Experiments¶

Version 1¶

Solution Statement¶

Content completion is a challenge that falls within the natural language processing domain of machine learning. In Paystone's use case, a content completion model should enable a piece of content (text) to be automatically completed (extended) by a machine learning service in a manner that sounds "natural" and does not stray from the context of the original piece of content. Since models like this can be very expensive to build from scratch, and since content completion models are usually generic enough that they can be put to use to many different specific applications, there are many third-party and proprietary models that have already been built and can be used for this problem. The content completion service uses the open source GPT-2 language model, as well as the newer and better proprietary GPT-3 model by OpenAI to complete content.

Data¶

Since the models used in this service are third-party models, Paystone data was not used in the creation of this service.

Models¶

As mentioned above, this service makes use of two third-party models to complete content: open source GPT-2 and proprietary GPT-3. GPT-2 and GPT-3 have both been developed by OpenAI, however, GPT-2 is the older version and has been made open-source by the company, whereas GPT-3 is still proprietary. The implementation of these two models in the service are based on a probabilistic method to determine which model should be called when the end user calls the service. The reason behind this is a balance of performance to cost. GPT-3 is a much better performing model than GPT-2, however since it is proprietary, each call to it costs more than a call to GPT-2, which Paystone can host on its own. As such, a probabilistic method is used to determine which model the content completion service should call, with GPT-3 being called 90% of the time by default, in an attempt to keep the average quality of the content generation high while also retaining data about the generation made by GPT-2 so that its relative perfofmance can be measured, and the model can be improved in the future so that it can be used more and minimize costs. The probability of choosing GPT-3 can be modified by the end user.
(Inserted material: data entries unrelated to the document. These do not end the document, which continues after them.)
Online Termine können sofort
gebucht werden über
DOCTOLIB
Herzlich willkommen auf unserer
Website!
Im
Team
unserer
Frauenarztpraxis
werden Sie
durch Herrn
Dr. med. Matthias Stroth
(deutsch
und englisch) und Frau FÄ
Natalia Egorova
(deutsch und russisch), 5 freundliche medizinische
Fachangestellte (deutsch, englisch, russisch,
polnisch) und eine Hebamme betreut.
For a technical understanding of how these models work please use the following resources: * The huggingface face model card for GPT-2 * The OpenAI GPT-3 API introduction

Serving Logic¶

The serving logic is composed of the following main steps: 1. Clean the prompt (input content) 2. Determine model to call 3. Call appropriate model to complete the prompt

For step one, the text prompt that was used to call the service is cleaned of escape characters.

For step two, the appropriate model to be called is determined based on the defined probability input parameter (default 90%).

For the final step, the appropriate model is called, using the text prompt, as well as other user defined parameters, as inputs. The content will be completed by the model and returned to the user as a response.

Results¶

Since this service used third-party models, there are no metrics that can be used to evaluate the service models. Evaluation is performed through continuous usage and feedback by users.

Potential Future Directions¶

Fine-tuning GPT-2: As mentioned, one of the goals of using GPT-2 is to allow for improvement in the future. This would be done through a process called fine-tuning, which would allow us to essentially "fit" the model to our current application cases, hopefully boosting the performance of the model, allowing us to lower GPT-3 usage costs.
Fine-tuning GPT-3: Fine-tuning is not unique to GPT-2 and can also be performed on GPT-3. However, instead of reducing costs this would increase costs. The benefit to this would simply be a performance boost and is worth exploring to improve completed content quality.